**Input material:**
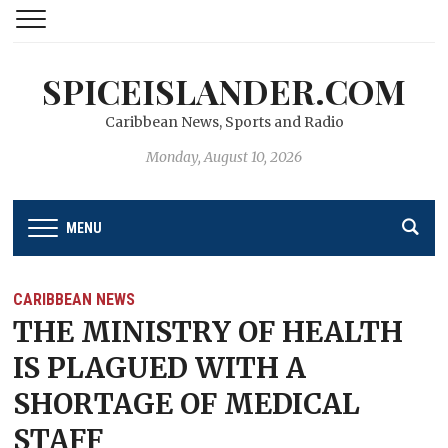
SPICEISLANDER.COM
Caribbean News, Sports and Radio
Monday, August 10, 2026
MENU
CARIBBEAN NEWS
THE MINISTRY OF HEALTH
IS PLAGUED WITH A
SHORTAGE OF MEDICAL
STAFF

**Problem details:**
Whatever the records hold apart from pictures should be repeated exactly.

**Result of the exercise:**
SPICEISLANDER.COM
Caribbean News, Sports and Radio
Monday, August 10, 2026
MENU
CARIBBEAN NEWS
THE MINISTRY OF HEALTH
IS PLAGUED WITH A
SHORTAGE OF MEDICAL
STAFF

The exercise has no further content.